Data availability statement
Data are available upon reasonable request. Data used in this study are housed at Truth Initiative and are not publicly available. Any inquiries can be directed to NAS.
Patient consent for publication
This study involves human participants but was determined exempt from review by a private review board, Advarra IRB (Pro00053405), as the research was conducted at a non-profit organisation unaffiliated with an institution. The study was determined exempt in accordance with the Department of Health and Human Services regulations found at 45 CFR 46.104(d)(2). The information collected from these adult participants could not be used to personally identify them or present an undue risk by way of their responses. Participants gave informed consent to participate in the study before taking part.

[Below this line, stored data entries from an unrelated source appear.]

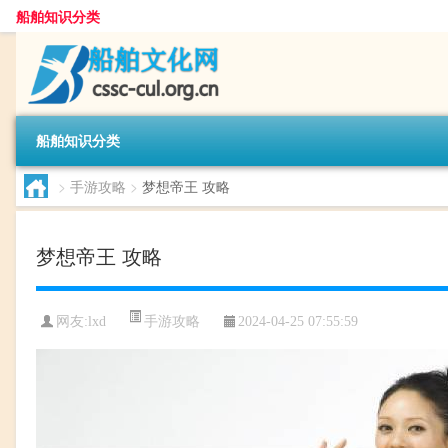
船舶知识分类
船舶知识分类
>
手游攻略
>
梦想帝王 攻略
梦想帝王 攻略
手游攻略
网友:
lxd
2024-04-25 07:55:59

Contributors NAS conceptualised the project with guidance and oversight from BS. Authors NAS and ECK developed the survey instrument. NAS completed the analysis. NAS developed the manuscript with assistance from ECK, JB and BS. BS is the senior author and guarantor. All coauthors reviewed and revised the final draft.
Funding The authors have not declared a specific grant for this research from any funding agency in the public, commercial or not-for-profit sectors.
Competing interests None declared.
Patient and public involvement Patients and/or the public were not involved in the design, or conduct, or reporting, or dissemination plans of this research.
Provenance and peer review Not commissioned; externally peer reviewed.